What needs to be done:
Would you reproduce each of the records below precisely, with the pictures left out?

Saved entries:
####

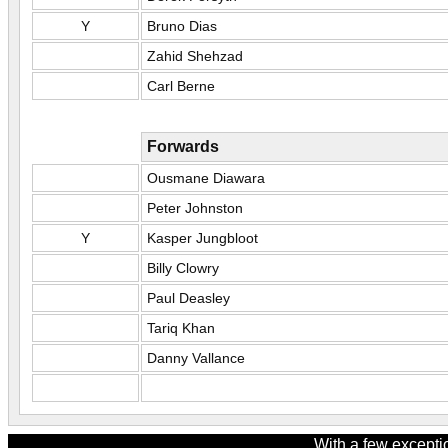
Y
Bruno Dias
Zahid Shehzad
Carl Berne
Forwards
Ousmane Diawara
Peter Johnston
Y
Kasper Jungbloot
Billy Clowry
Paul Deasley
Tariq Khan
Danny Vallance
With a few excepti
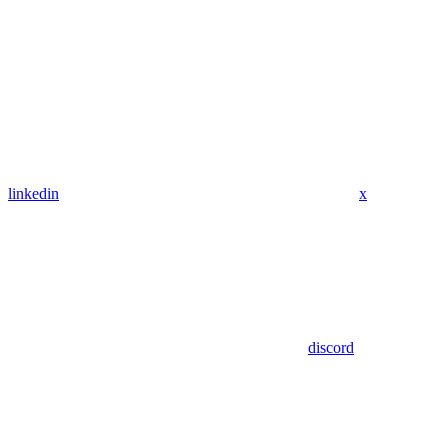
linkedin
x
discord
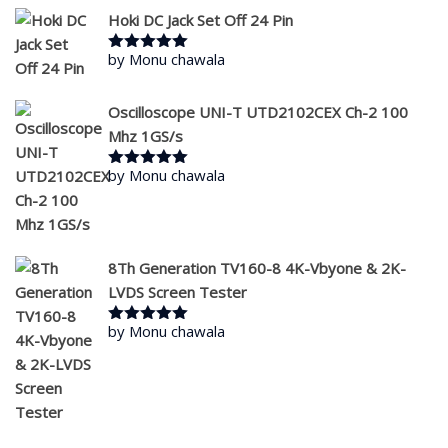
Hoki DC Jack Set Off 24 Pin
by Monu chawala
Rated
5
out
of 5
Oscilloscope UNI-T UTD2102CEX Ch-2 100
Mhz 1GS/s
by Monu chawala
Rated
5
out
of 5
8Th Generation TV160-8 4K-Vbyone & 2K-
LVDS Screen Tester
by Monu chawala
Rated
5
out
of 5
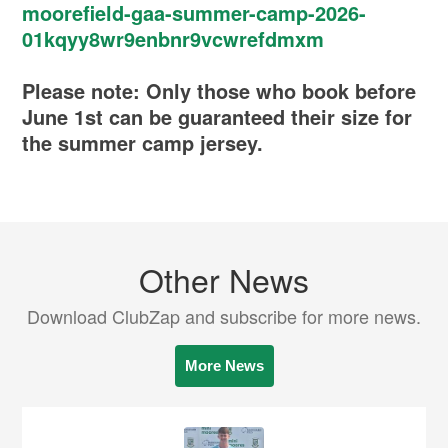
moorefield-gaa-summer-camp-2026-
01kqyy8wr9enbnr9vcwrefdmxm
Please note: Only those who book before
June 1st can be guaranteed their size for
the summer camp jersey.
Other News
Download ClubZap and subscribe for more news.
More News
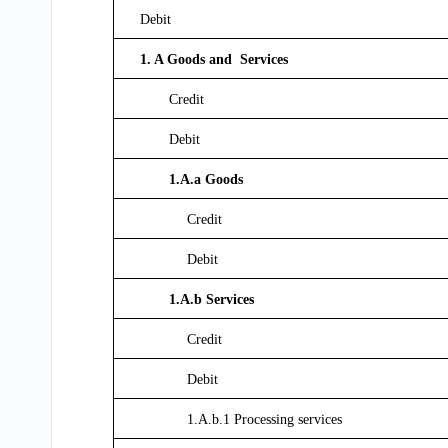
Debit
1. A Goods and Services
Credit
Debit
1.A.a Goods
Credit
Debit
1.A.b Services
Credit
Debit
1.A.b.1 Processing services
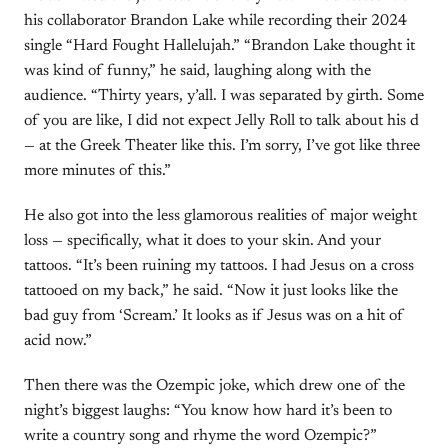
his collaborator Brandon Lake while recording their 2024
single “Hard Fought Hallelujah.” “Brandon Lake thought it
was kind of funny,” he said, laughing along with the
audience. “Thirty years, y’all. I was separated by girth. Some
of you are like, I did not expect Jelly Roll to talk about his d
— at the Greek Theater like this. I’m sorry, I’ve got like three
more minutes of this.”
He also got into the less glamorous realities of major weight
loss — specifically, what it does to your skin. And your
tattoos. “It’s been ruining my tattoos. I had Jesus on a cross
tattooed on my back,” he said. “Now it just looks like the
bad guy from ‘Scream.’ It looks as if Jesus was on a hit of
acid now.”
Then there was the Ozempic joke, which drew one of the
night’s biggest laughs: “You know how hard it’s been to
write a country song and rhyme the word Ozempic?”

####

Written response:
Y
Bruno Dias
Zahid Shehzad
Carl Berne
Forwards
Ousmane Diawara
Peter Johnston
Y
Kasper Jungbloot
Billy Clowry
Paul Deasley
Tariq Khan
Danny Vallance
With a few excepti
linkedin
x
discord
Hoki DC Jack Set Off 24 Pin
by Monu chawala
Rated
5
out
of 5
Oscilloscope UNI-T UTD2102CEX Ch-2 100
Mhz 1GS/s
by Monu chawala
Rated
5
out
of 5
8Th Generation TV160-8 4K-Vbyone & 2K-
LVDS Screen Tester
by Monu chawala
Rated
5
out
of 5
moorefield-gaa-summer-camp-2026-
01kqyy8wr9enbnr9vcwrefdmxm
Please note: Only those who book before
June 1st can be guaranteed their size for
the summer camp jersey.
Other News
Download ClubZap and subscribe for more news.
More News
Debit
1. A Goods and Services
Credit
Debit
1.A.a Goods
Credit
Debit
1.A.b Services
Credit
Debit
1.A.b.1 Processing services
his collaborator Brandon Lake while recording their 2024
single “Hard Fought Hallelujah.” “Brandon Lake thought it
was kind of funny,” he said, laughing along with the
audience. “Thirty years, y’all. I was separated by girth. Some
of you are like, I did not expect Jelly Roll to talk about his d
— at the Greek Theater like this. I’m sorry, I’ve got like three
more minutes of this.”
He also got into the less glamorous realities of major weight
loss — specifically, what it does to your skin. And your
tattoos. “It’s been ruining my tattoos. I had Jesus on a cross
tattooed on my back,” he said. “Now it just looks like the
bad guy from ‘Scream.’ It looks as if Jesus was on a hit of
acid now.”
Then there was the Ozempic joke, which drew one of the
night’s biggest laughs: “You know how hard it’s been to
write a country song and rhyme the word Ozempic?”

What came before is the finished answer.